PROMPT ->
Throughout the records below, find each line holding "Kayaker" and copy it.

Saved data entries
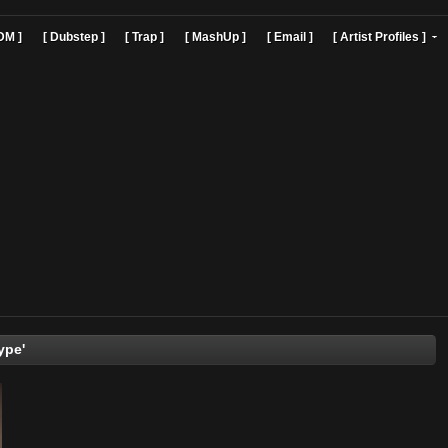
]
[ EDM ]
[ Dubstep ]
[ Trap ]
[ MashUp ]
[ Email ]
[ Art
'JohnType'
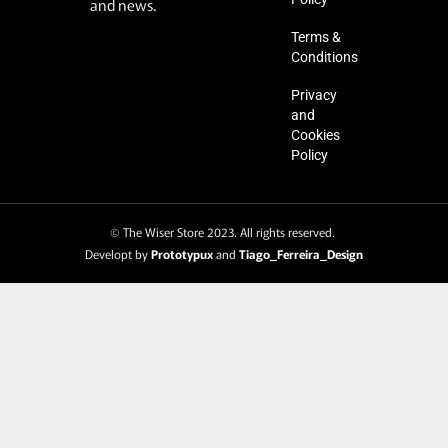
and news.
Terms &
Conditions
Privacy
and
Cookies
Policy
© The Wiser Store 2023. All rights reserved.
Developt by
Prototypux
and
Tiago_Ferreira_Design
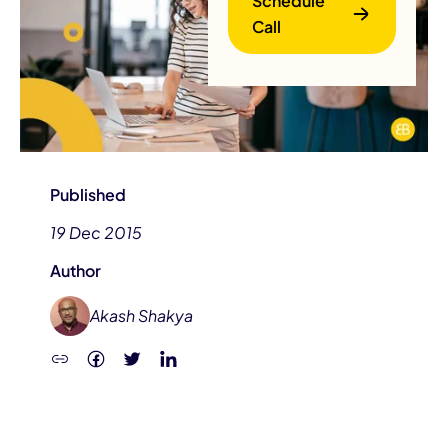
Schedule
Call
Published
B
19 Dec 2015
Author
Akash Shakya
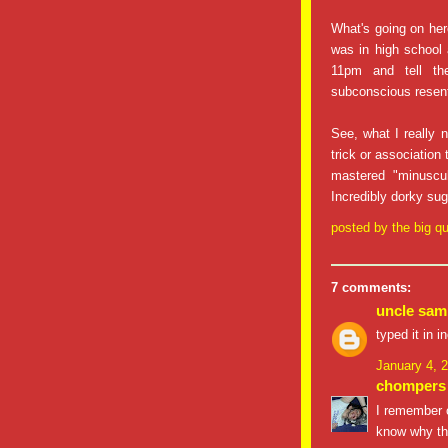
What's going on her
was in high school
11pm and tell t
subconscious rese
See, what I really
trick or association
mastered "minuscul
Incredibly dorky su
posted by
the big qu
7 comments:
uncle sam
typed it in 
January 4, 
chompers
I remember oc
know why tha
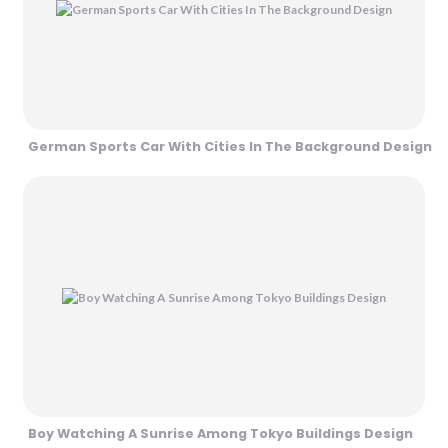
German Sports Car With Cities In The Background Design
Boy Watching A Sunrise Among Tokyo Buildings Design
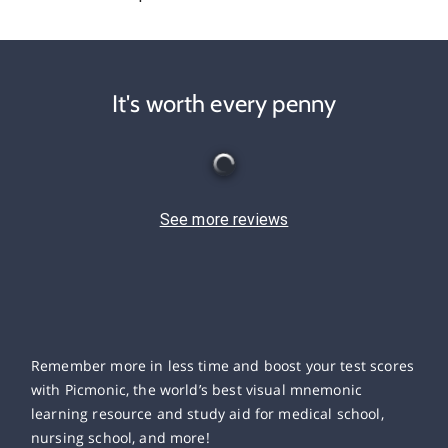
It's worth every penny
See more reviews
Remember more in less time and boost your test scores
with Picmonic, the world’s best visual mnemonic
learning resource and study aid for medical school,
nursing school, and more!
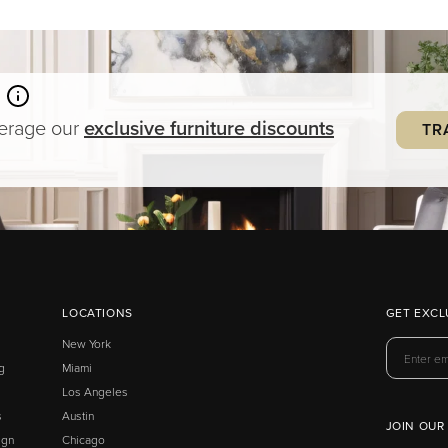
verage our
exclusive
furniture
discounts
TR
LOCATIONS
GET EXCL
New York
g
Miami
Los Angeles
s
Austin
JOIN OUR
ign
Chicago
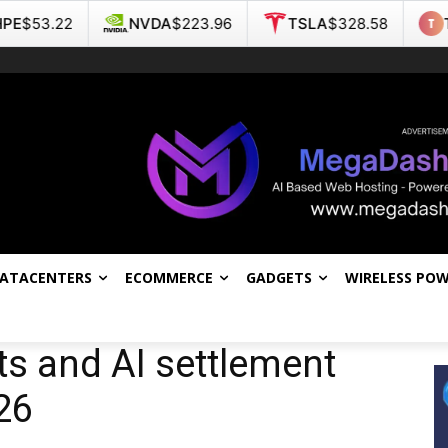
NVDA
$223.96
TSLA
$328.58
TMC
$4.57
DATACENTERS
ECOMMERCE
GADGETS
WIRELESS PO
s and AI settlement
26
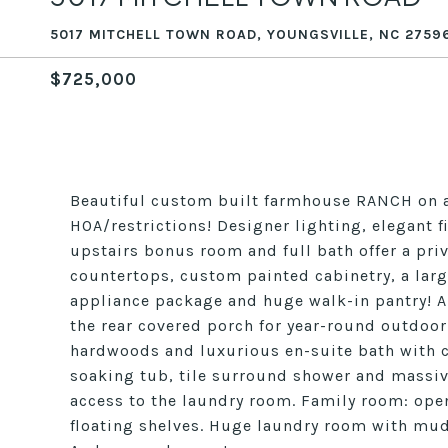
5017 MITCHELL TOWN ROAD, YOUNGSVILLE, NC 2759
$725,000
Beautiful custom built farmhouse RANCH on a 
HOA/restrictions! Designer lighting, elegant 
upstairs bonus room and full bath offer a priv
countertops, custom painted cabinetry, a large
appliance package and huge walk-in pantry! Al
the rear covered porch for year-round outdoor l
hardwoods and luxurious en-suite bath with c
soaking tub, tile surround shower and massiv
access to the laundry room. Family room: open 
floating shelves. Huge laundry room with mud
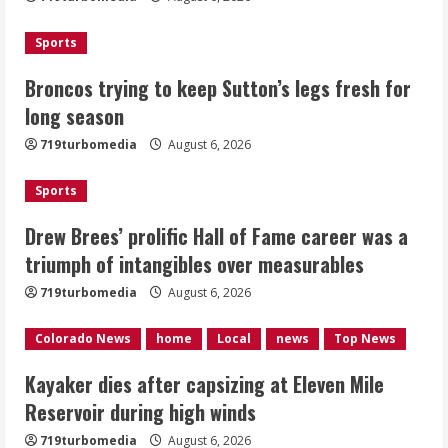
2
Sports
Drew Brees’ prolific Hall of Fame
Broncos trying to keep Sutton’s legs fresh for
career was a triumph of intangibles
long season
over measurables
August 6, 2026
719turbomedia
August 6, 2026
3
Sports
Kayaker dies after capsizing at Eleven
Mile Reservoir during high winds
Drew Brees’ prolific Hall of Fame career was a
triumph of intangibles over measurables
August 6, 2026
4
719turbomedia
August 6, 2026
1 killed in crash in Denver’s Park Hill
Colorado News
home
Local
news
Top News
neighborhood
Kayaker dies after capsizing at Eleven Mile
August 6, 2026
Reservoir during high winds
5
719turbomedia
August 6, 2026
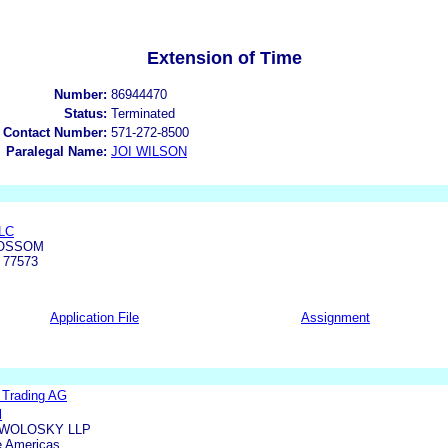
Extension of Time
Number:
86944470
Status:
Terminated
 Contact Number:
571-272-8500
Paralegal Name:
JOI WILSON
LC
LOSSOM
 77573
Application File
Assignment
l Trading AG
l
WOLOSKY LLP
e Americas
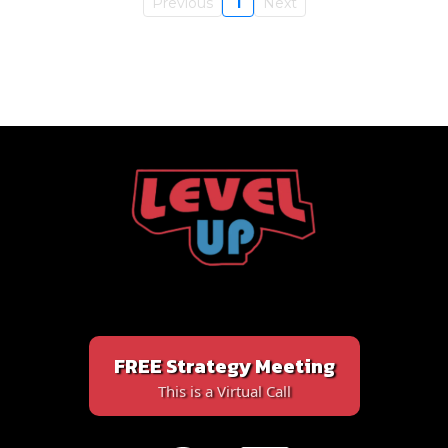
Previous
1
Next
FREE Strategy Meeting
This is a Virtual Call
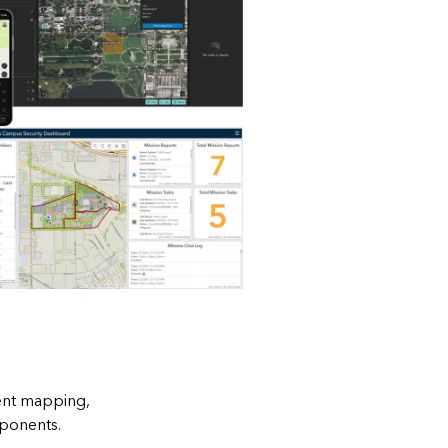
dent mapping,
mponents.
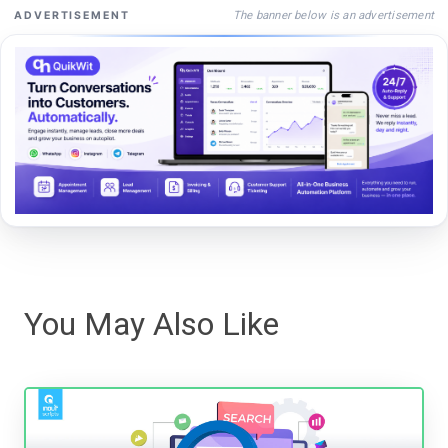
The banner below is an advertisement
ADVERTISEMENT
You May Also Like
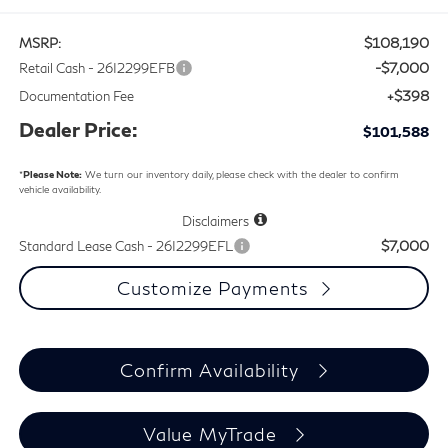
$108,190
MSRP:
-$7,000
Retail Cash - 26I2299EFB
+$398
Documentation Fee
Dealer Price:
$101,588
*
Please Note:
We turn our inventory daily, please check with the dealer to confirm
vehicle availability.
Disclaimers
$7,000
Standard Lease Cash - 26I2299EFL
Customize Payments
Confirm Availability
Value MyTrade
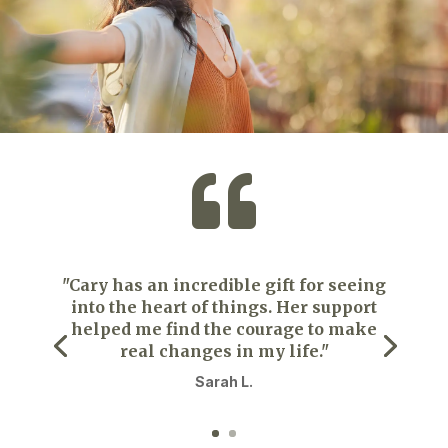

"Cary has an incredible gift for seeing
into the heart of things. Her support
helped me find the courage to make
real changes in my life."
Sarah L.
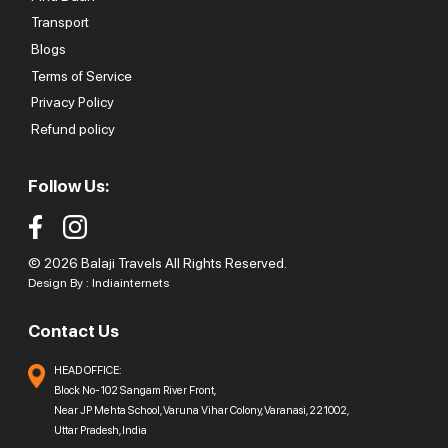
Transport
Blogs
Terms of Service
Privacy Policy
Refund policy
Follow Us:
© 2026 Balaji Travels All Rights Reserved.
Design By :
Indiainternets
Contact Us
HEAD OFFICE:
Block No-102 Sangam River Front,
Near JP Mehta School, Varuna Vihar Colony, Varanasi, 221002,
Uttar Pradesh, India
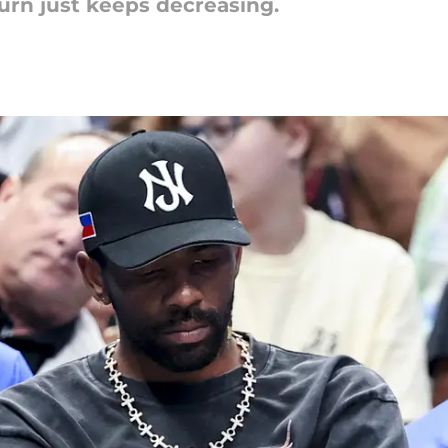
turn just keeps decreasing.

COMPLETED TASK ->
Kayaker dies after capsizing at Eleven
Kayaker dies after capsizing at Eleven Mile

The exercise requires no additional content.